LinkToTale — YouTube cartoon to picture book (CLI)

TL;DR

Paste a YouTube link, get a self-contained HTML picture book. The CLI downloads the cartoon, extracts frames, detects scene changes, and uses GPT-4.1 to write a 25–35 page children’s story around the real timeline — in both Polish and English. Cost: ~$0.50 per 12-minute cartoon.

Source code: github.com/rafalmcichon/linktotale (MIT license)

Context

Stack: Node.js, yt-dlp, ffmpeg, sharp, OpenAI API (GPT-4.1 + GPT-4.1-mini Vision)
Single file: ~1,100 lines, no framework, no bundler
Output: two standalone HTML files (book-pl.html, book-en.html) — open in a browser, no server needed

What I observed

My son loves his cartoons. But even 10–15 minutes a day was enough to make him noticeably restless afterward — harder to settle, harder to focus. Cutting cartoons entirely felt unrealistic (he already knew the characters, the stories meant something to him).

What worked better: we’d read a book about the same characters, then watch a short clip — or reverse the order. Afterward we’d rebuild the scenes with Lego, acting out what happened. That loop — read, watch, play — kept him calm and engaged in a way that pure screen time never did.

The gap: the stories he loved existed only as video. There was no book version to hold, read together, or use as a starting point for play.

What I built

A CLI pipeline that turns any subtitled YouTube cartoon into a picture book:

1) Download + extract

yt-dlp pulls the video and both PL/EN subtitle tracks
ffmpeg extracts one frame per second and overlays subtitle text on matching frames

2) Scene intelligence

sharp computes perceptual hashes (16x16 grayscale) to detect scene changes (>12% diff)
Dialogue gaps (3+ seconds of silence) are identified — these are action-only moments that need narration

3) AI story generation

GPT-4.1-mini Vision analyzes candidate frames: is this important (new action, emotion, location) or skippable (logo, credits, black)?
GPT-4.1 receives the full chronological timeline + up to 10 key frames, then writes a proper children’s story as JSON (one page = one frame + text)
A second Vision pass verifies each page got the best-matching frame, not just the default pick

4) HTML output

Two self-contained HTML books with page-by-page navigation, keyboard/swipe support, animated cover, and a styled “The End” screen

What makes it work

Factual accuracy — the AI prompts enforce chronological fidelity and penalize hallucination; the story follows what actually happens in the cartoon
Vision verification — every page is checked against surrounding frames to ensure visual-text alignment
Caching — frame analyses are stored in JSON so reruns skip redundant API calls
--book flag — regenerate just the book without re-downloading or re-extracting

Results

A 12-minute cartoon produces a complete bilingual picture book in under 10 minutes for ~$0.50
The books are something we actually use — we read them at bedtime, and my son recognizes every scene
The read-watch-play loop became easier to sustain because the “read” part finally existed

What I took from it

The problem wasn’t screen time in the abstract.

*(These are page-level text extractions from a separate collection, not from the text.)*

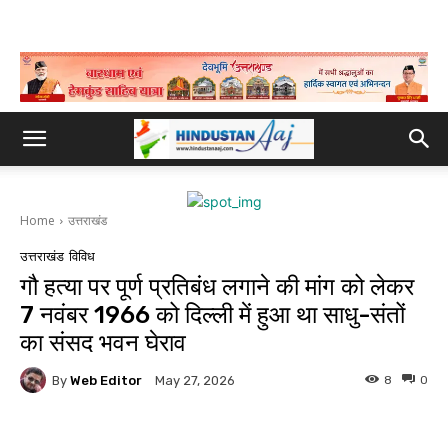
Home
उत्तराखंड
उत्तराखंड
विविध
गौ हत्या पर पूर्ण प्रतिबंध लगाने की मांग को लेकर
7 नवंबर 1966 को दिल्ली में हुआ था साधु-संतों
का संसद भवन घेराव
By
Web Editor
8
0
May 27, 2026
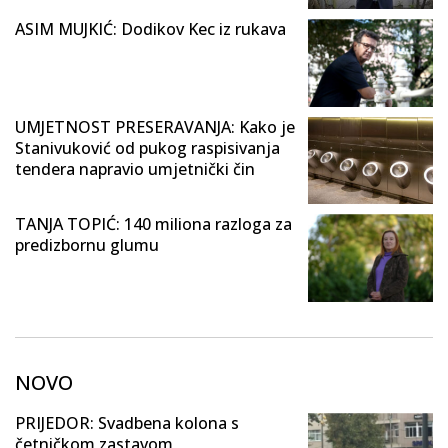
ASIM MUJKIĆ: Dodikov Kec iz rukava
UMJETNOST PRESERAVANJA: Kako je
Stanivuković od pukog raspisivanja
tendera napravio umjetnički čin
TANJA TOPIĆ: 140 miliona razloga za
predizbornu glumu
NOVO
PRIJEDOR: Svadbena kolona s
četničkom zastavom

It was that the content my son loved had no form he could interact with away from the screen.
Converting existing stories into books — ones he already had feelings about — worked better than trying to replace them with something new.
Minimal tech was the right call. Single file, no dependencies beyond what’s needed. Complexity was wrong here — for the tool and for the parenting approach behind it.

What I’d do next

Add support for cartoons without subtitles (pure vision-based narration from frame analysis alone).
Experiment with page-level audio narration (text-to-speech) for kids who can’t read yet.
Let the child pick a character and generate a “what happens next” continuation as a new book.
Package it as a simple web app so non-technical parents can use it.